- [WHAT YOU NEED TO DO]
All pictures are to be dropped, and the remaining data set down exactly.

____

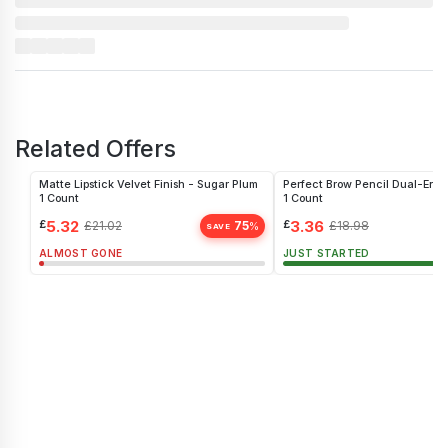
Related Offers
Matte Lipstick Velvet Finish - Sugar Plum
Perfect Brow Pencil Dual-End
1 Count
1 Count
£
5.32
£
3.36
£
21.02
75
£
18.98
%
SAVE
ALMOST GONE
JUST STARTED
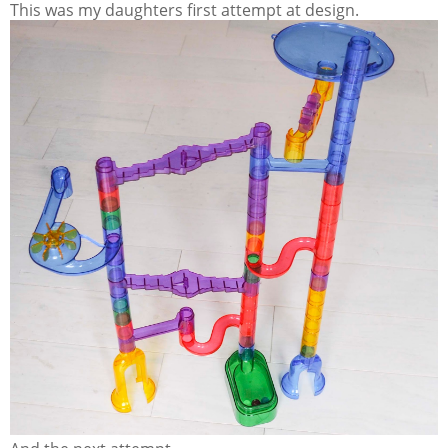
This was my daughters first attempt at design.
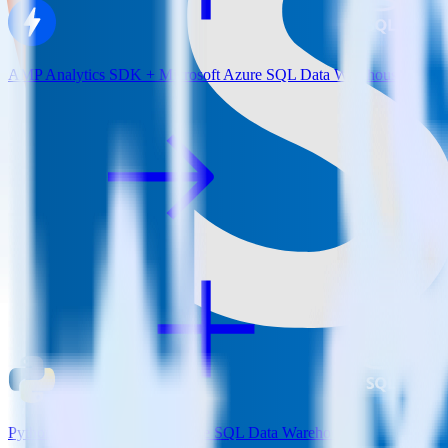
AMP Analytics SDK + Microsoft Azure SQL Data Warehouse
Python SDK + Microsoft Azure SQL Data Warehouse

____

- [EXERCISE OUTPUT]
Related Offers
Matte Lipstick Velvet Finish - Sugar Plum
Perfect Brow Pencil Dual-End
1 Count
1 Count
£
5.32
£
3.36
£
21.02
75
£
18.98
%
SAVE
ALMOST GONE
JUST STARTED
This was my daughters first attempt at design.
AMP Analytics SDK + Microsoft Azure SQL Data Warehouse
Python SDK + Microsoft Azure SQL Data Warehouse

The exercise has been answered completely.